In a comment on my recent post on public opinion and the individual mandate case, University of Richmond law professor Kevin Walsh suggests that the anti-mandate forces might need sympathetic plaintiffs in order to prevail in the court of public opinion:
Some say that the challengers to the individual mandate can win even if they lose on the merits. That is, they can win the broader battle for public opinion even if they lose in the Supreme Court. I think that’s right. This kind of win is a common goal of public impact litigation. But the strategy thus far pursued by the mandate challengers differs from the strategy one often sees in such litigation. A typical strategy focuses on real people and the effect of the challenged rule on them. Not so the individual mandate challenges.
In a recent post at The Volokh Conspiracy (“Public Opinion, the Individual Mandate, and the Supreme Court”), Ilya Somin compares the potential backlash that could be generated by a Supreme Court decision upholding the constitutionality of the mandate with the backlash generated by the Kelo case. The Supreme Court held in Kelo that government can use its power of eminent domain to take the property of an individual for use in a private party’s redevelopment efforts. The idea was that this would serve a “public use” by generating more tax revenue. One of the strategies of the challengers in Kelo was to highlight the plight of a particular individual, Susette Kelo, showing how the government was going to affect her life by taking her house away.
Contrast this strategy with that pursued by the individual mandate challengers. They have focused on the deprivation of liberty inherent in being ordered by the federal government to enter into, and stay in, an economic relationship with another private party.

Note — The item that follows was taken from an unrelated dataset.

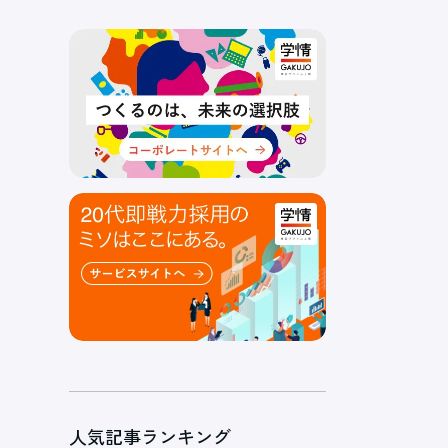
人気記事ランキング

But this focus has not involved real people. Perhaps understandably, the mandate challengers have thus far chosen not to focus on the plight of particular individuals....
It’s certainly true that sympathetic plaintiffs are always helpful for public relations. But they are not essential. The anti-mandate forces are winning the public relations battle even without them, as we can see from polls showing that the vast majority of the public wants the Court to strike down the mandate. Sometimes, focusing on general principles is as much or more effective than focusing on tearjerking individual stories.
This is not the first major constitutional case in which the plaintiffs’ lawyers managed to win in the court of public opinion while downplaying the individual stories of their clients. As co-blogger Dale Carpenter shows in his excellent recent book on Lawrence v. Texas, the lawyers in that case deliberately shielded their clients from public scrutiny in large part because they were likely to seem unsympathetic to the public (both men had criminal records for minor offenses, they were not in a longterm relationship with each other, and they quite likely did not actually have sex the night they were arrested).
By focusing on the general principle that it is wrong for the government to prosecute people for consensual gay sex, the pro-gay rights side in Lawrence managed to win over the majority of the public, as well as the Supreme Court justices. The anti-mandate forces are trying to pull off a similar victory by focusing on the general idea that it is dangerous to give Congress a blank check to enact whatever mandates it wants. This strategy has been very successful with the general public, though it remains to be seen whether it will work with the justices.
Walsh also argues that the diverse circumstances of individual plaintiffs justify 6th Circuit Judge Jeffrey Sutton’s approach of barring facial challenges to the mandate and instead forcing plaintiffs to make individual as-applied challenges. I criticized Sutton’s theory in detail in this post.
UPDATE: Timothy Sandefur of the Pacific Legal Foundation points out that at least some of the anti-mandate cases do have sympathetic plaintiffs:
Prof. Kevin Walsh thinks opponents of the Individual Mandate should have found a sympathetic client. How about PLF client Matt Sissel?
A decorated Iraq War veteran (a Medic, incidentally) as well as an entrepreneur and a talented artist, Matt started a business to sell portraits and other artwork. He doesn’t buy health insurance because it doesn’t make financial sense for him to do so, given his other financial commitments, his health, and so forth. But thanks to the Mandate, he’s forced to buy insurance he doesn’t need with money that would be better spent growing his business, in order to subsidize insurance companies, who are, in turn, forced to provide insurance to people who are already sick.
Sissel tells his own story here. He certainly seems like a sympathetic plaintiff to me.
Sissel’s case, of course, is not the one before the Supreme Court right now. But one of the plaintiffs that is before the Court is the National Federation of Independent Business, the nation’s largest small business organization, which likely has members who are small businesspeople that find themselves in a situation similar to Sissel’s.